Fund firms' boycott threat could hurt Lloyds stock sale
LONDON, June 30
LONDON, June 30 (Reuters) - Just as Britain's government is trying to clear a path for the politically sensitive sale of its 39 percent stake in Lloyds bank, resentment is brewing among the investors who would be expected to buy the stock.
Some fund managers say they are wary of buying stock released in staggered sales until banks and regulators clarify the rules on how quickly company owners are allowed to sell more shares - a dispute that could hurt large stock offers such as Lloyds.
They say they have been burned before by banks allowing owners to bypass lock-up agreements, which are meant to prevent too much stock hitting the market too fast and pushing the share price down.
Any boycott could complicate the privatisation of Lloyds Banking Group, one of the government's most high-profile strategies to show it is improving Britain's national finances and getting banks to lend more to businesses.
"Decisions to blacklist are on people's agenda," said one fund manager at a UK investment house running around 80 billion pounds in assets. "This goes right to the heart of whether we have trust in the markets in which we operate."
This shareholder and the other investors who talked to Reuters all declined to be named because of the sensitivity of the situation.
The debate was prompted by a deal in May, where Lloyds sold 15 percent of wealth manager St James's Place, just over 10 weeks after a previous sale, despite having agreed not to reduce its stake further for at least a year.
The lock-up was waived by bookrunner Bank of America Merrill Lynch.
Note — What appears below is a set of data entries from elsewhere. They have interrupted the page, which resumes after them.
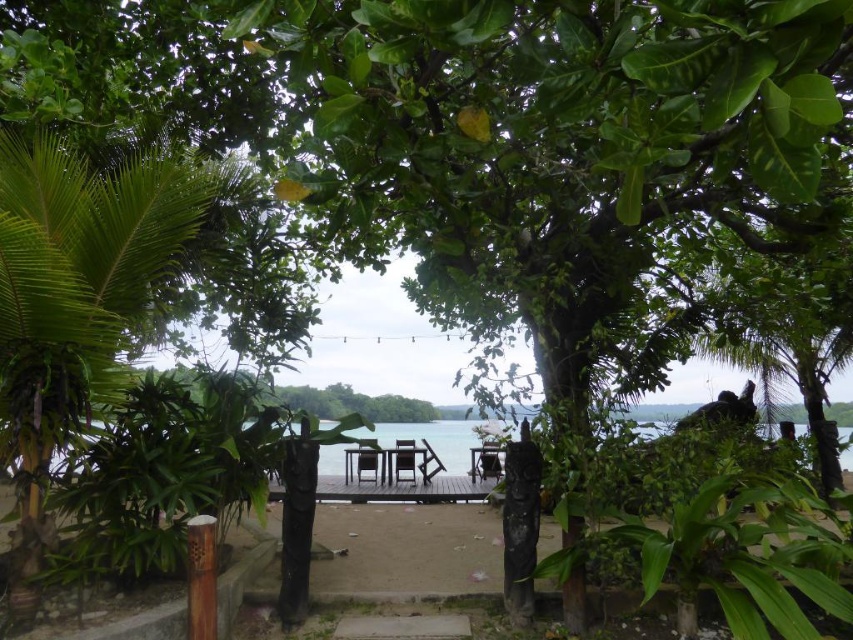 Question: Is dark brown wooden picnic table at center above wooden picnic table at center?

Choices:
 (A) yes
 (B) no

Answer: (A)

Question: Which point is farther from the camera taking this photo?

Choices:
 (A) (496, 472)
 (B) (393, 467)

Answer: (B)

Question: Does dark brown wooden picnic table at center appear under wooden picnic table at center?

Choices:
 (A) yes
 (B) no

Answer: (B)

Question: Does dark brown wooden picnic table at center have a greater width compared to wooden picnic table at center?

Choices:
 (A) yes
 (B) no

Answer: (A) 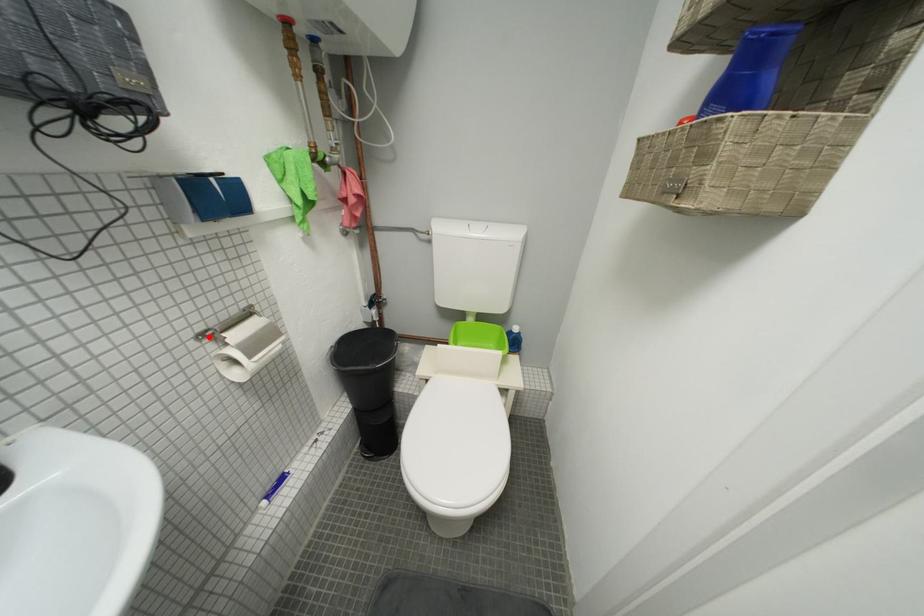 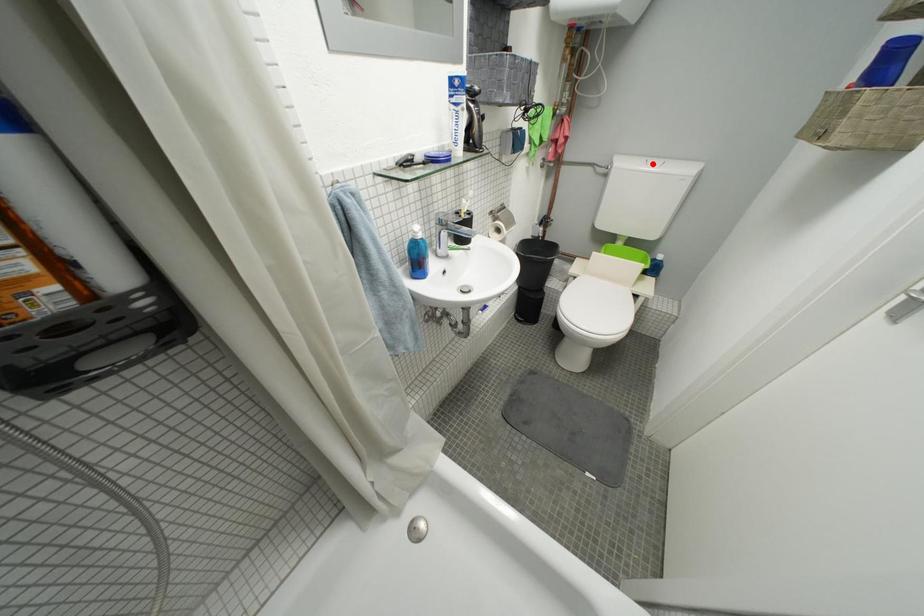 I am providing you with two images of the same scene from different viewpoints. A red point is marked on the first image and another point is marked on the second image. Are the points marked in image1 and image2 representing the same 3D position?

No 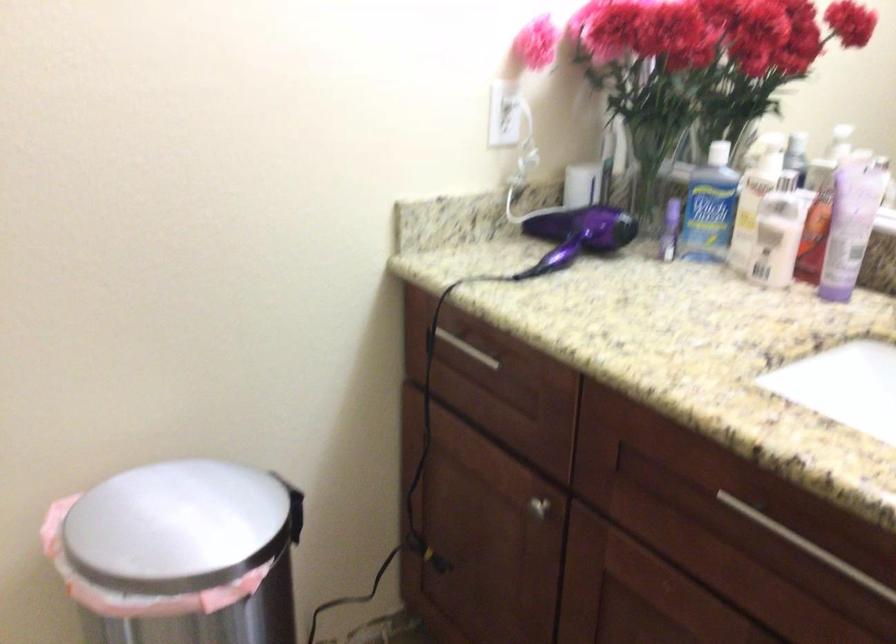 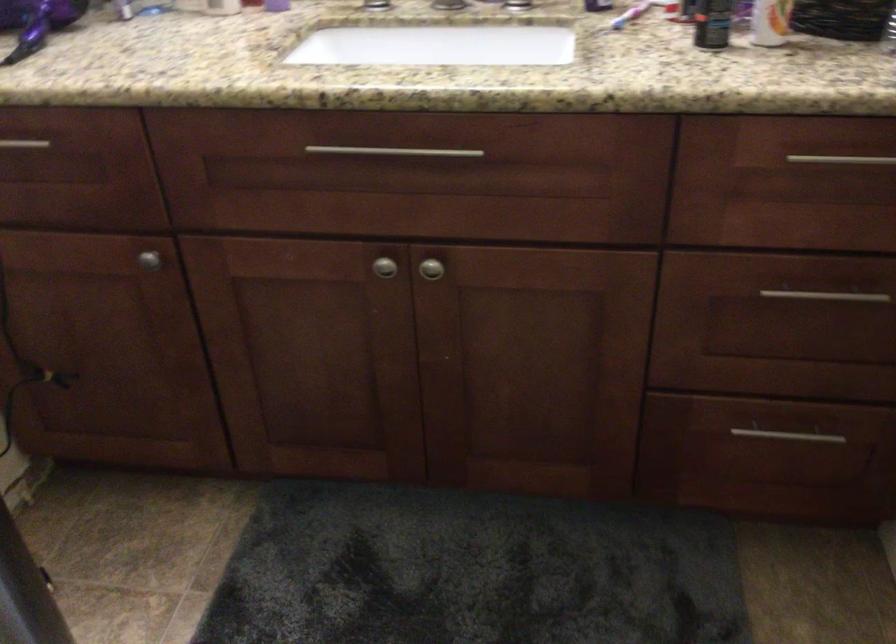 Where in the second image is the point corresponding to pixel 564 239 from the first image?

(37, 22) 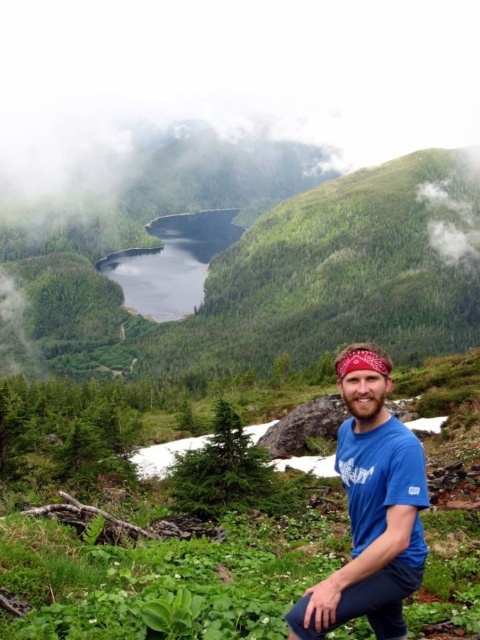 Question: Observing the image, what is the correct spatial positioning of blue cotton shirt at center in reference to deep blue water at center?

Choices:
 (A) left
 (B) right

Answer: (B)

Question: Can you confirm if blue cotton shirt at center is positioned below deep blue water at center?

Choices:
 (A) no
 (B) yes

Answer: (B)

Question: Does blue cotton shirt at center appear on the left side of deep blue water at center?

Choices:
 (A) no
 (B) yes

Answer: (A)

Question: Which point is farther to the camera?

Choices:
 (A) deep blue water at center
 (B) blue cotton shirt at center

Answer: (A)

Question: Which object is closer to the camera taking this photo?

Choices:
 (A) deep blue water at center
 (B) blue cotton shirt at center

Answer: (B) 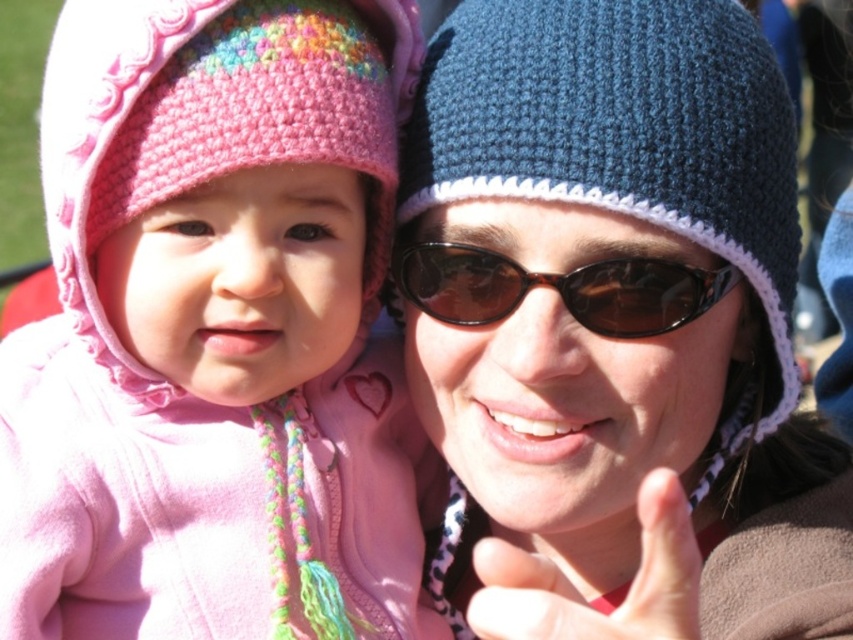 Question: Does matte pink knit hat at left have a larger size compared to knitted blue hat at center?

Choices:
 (A) no
 (B) yes

Answer: (A)

Question: Is matte pink knit hat at left positioned before tortoiseshell sunglasses at center?

Choices:
 (A) yes
 (B) no

Answer: (A)

Question: Which object is positioned farthest from the matte pink knit hat at left?

Choices:
 (A) tortoiseshell sunglasses at center
 (B) knitted blue hat at center

Answer: (A)

Question: Does knitted blue hat at center lie in front of tortoiseshell sunglasses at center?

Choices:
 (A) no
 (B) yes

Answer: (B)

Question: Which point is farther from the camera taking this photo?

Choices:
 (A) (686, 264)
 (B) (426, 294)

Answer: (B)

Question: Among these points, which one is farthest from the camera?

Lloyds and BoAML declined to comment.
Although lock-ups are waived relatively often, and investors are warned that the timetable for additional share sales can change, it usually happens closer to the expiry date than in the St James's case.
A person familiar with the matter said the sale had the backing of the Treasury and of UKFI, the organisation which manages the government's stakes in banks, because Lloyds needed to boost its capital, and the offer drew strong demand.
However, investors say they want clarity on the terms and conditions under which such agreements can be waived.
The government has flagged it is ready to start offloading shares in Lloyds and on Friday began the process of appointing advisors for the sale, which is expected to take place incrementally over many months.
Further down the line, the government will also look to sell down its even larger stake - 81 percent - in Royal Bank of Scotland.
"It is very important the authorities do what they can to shore up investor confidence before the likes of Lloyds and RBS come to market. They will be some of the biggest partial stake sales seen for a long time," said a second UK investor at a fund management firm running around 50 billion pounds ($76 billion) of assets.
The Association of British Insurers (ABI) has written to regulator the Financial Conduct Authority (FCA) asking them to look at the issue of lock-ups and their importance in maintaining an orderly market, three people familiar with the matter said. The ABI declined to comment.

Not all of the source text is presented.